4) Un muret de fil de fer a été tendu.
Afin de ne pas porter atteinte à la sainte propriété privée par d’irrespectueuses plantes vertes poussant anarchiquement sur la façade co-propriée, l’on a été couper quelques arbres dans une forêt à l’exploitation raisonnée afin de maintenir droits quelques mètres linéaires de verdure grimpante.
Mais bien évidemment on saluera surtout ici le bien-fondé de ce mur végétal qui dissuade les salopiauds de tagueurs de venir faire leur gribouillages masturbatoires en cet endroit précis... On pourra bien sûr arguer que cela leur permet de monter dessus et de réaliser des dégradations volontaires par jet d’encre un peu plus haut, voire au-dessus de la limite règlementaire de nettoyage du contrat « façad’net » (4m) mais heureusement le tagueur est bête et aviné, comme chacun sait, et cet artifice reste donc tout-à-fait à-propos.
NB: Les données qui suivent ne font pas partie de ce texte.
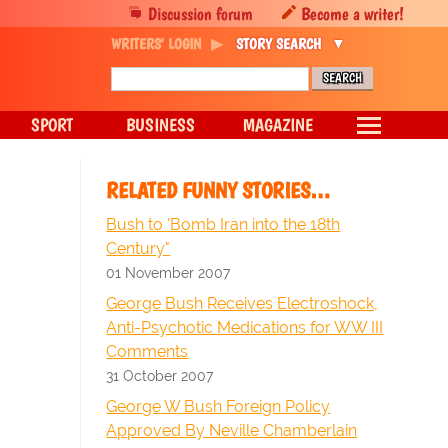
Discussion forum
Become a writer!
WRITERS' LOGIN
STORY SEARCH
SPORT
BUSINESS
MAGAZINE
RELATED FUNNY STORIES…
Bush to 'Bomb Iran into the 18th
Century"
01 November 2007
George Bush Receives Electroshock,
Anti-Psychotic Medications for WW III
Comments
31 October 2007
George W Bush Foreign Policy
Approved By Neville Chamberlain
5) Les petits bosquets ont été remplacés par des fils de fer.
Nouvelle tendance qui ne manque pas de classe, le fil de fer pour clore un espace... lors des prochains couvre-feux, il ne manquera que les pointes à rajouter pour en faire du barbelé ! De surcroît, bien que ces fils risquent de surprendre plus d’un mal-voyant, ils offrent le net avantage sur le bosquet de laisser voir ce que font les personnes assises sur les bancs. La première mouture du parcounet n’était pas la pire dans le genre maquis-camoufleur-de-la-racaille puisque la végétation était déjà bien rase, arrivant à hauteur de genou, mais dorénavant on pourra s’assurer, avant d’entrer dans ledit parcounet que les individus qui y stationnent confortablement accoudés sur les chaises roulent des cigarettes homologuées et ont de saines lectures, ce qui, encore une fois me rassure bien !
6) Des grilles protègent les accès extérieurs
De cette manière, un affamé qui se posera en dessous pourra recueillir de la viande hachée lors du prochain incendie...En attendant, les voleurs et autres vils brigands de grands trottoirs ou de petits parcs pourront toujours utiliser le mur végétal anti-tag pour atteindre un point sans barreaux, à condition d’être moins aviné qu’un tagueur, ce qui laisse quand même un grand espoir à la bonne société ! De toutes manières si ce mur défensif se met à gêner, on le coupera comme les précédents arbres qui laissaient un peu trop de facilités pour jouer aux singes cambrioleurs.